Hoje de manhazinha quando estive andando pelas ruas distribuindo o nosso jornal regional senti e observei o frio de volta. Uma camada de gelo cobria o asfalto das ruas, os campos e os pára-brisas dos carros que se encontravam estacionados fora das garagens. Já nao ouco o canto da passarinhada, as flores de verao estao morrendo nos jardins e as cebolas de novos narcisos e tulipas já estao encravadas na terra, na esperanca de mais uma super colorida primavera. Já ouvi, com certa inveja, o som de alguns bandos de gansos que já tomaram o rumo do sul. Sorte a deles! Nós ficamos aqui e já tememos o inverno que com certeza chega em poucas semanas. Agora a neblina domina a paisagem, mas aguardamos com ansiedade mais um dia lindo de sol para poder sair por aí e observar os últimos dias de vida das folhas de árvores caducas. Muitas já estao espalhadas pelo solo, abandonadas pela natureza e por nós mesmos. Muitas ainda estao penduradas nos galhos e o colorido delas nos alegram o coracao. Mas por que as folhas se tornam coloridas?

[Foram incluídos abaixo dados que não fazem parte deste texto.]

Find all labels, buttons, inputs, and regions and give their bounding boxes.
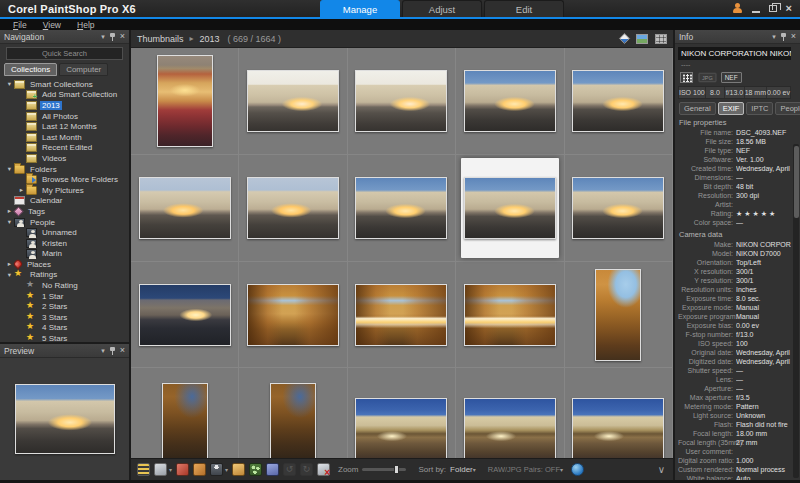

As folhas, na primavera nascem   carregadas de Clorofila, por isso sao verdes. Através delas as árvores se alimentam da energia do sol e água – elementos fundamentais para a sua vida. No outono, as árvores, transportam toda a clorofila (o verde), o que significa abastecimento extra e energia e água, para o seu tronco e raízes. Assim o que restam nas folhas sao elementos de cores amarelas  e vermelhas, os quais ficam evidentes após a “digestao” do verde pelas árvores. Posteriormente estas folhas coloridas e lindas caem dos galhos, pois as árvores nao têm mais suficiente água e minerais para alimentá-las já que o solo congela. Podemos dizer entao, que as árvores, assim como muitos animais,  dormem no inverno. E é fantástico vê-las despertar na primavera. A natureza nao é demais?

Beijos.

Der Herbst – O Outono

Quarta-feira, Setembro 22nd, 2010

A primeira imagem marcante do outono recentemente registrada por mim.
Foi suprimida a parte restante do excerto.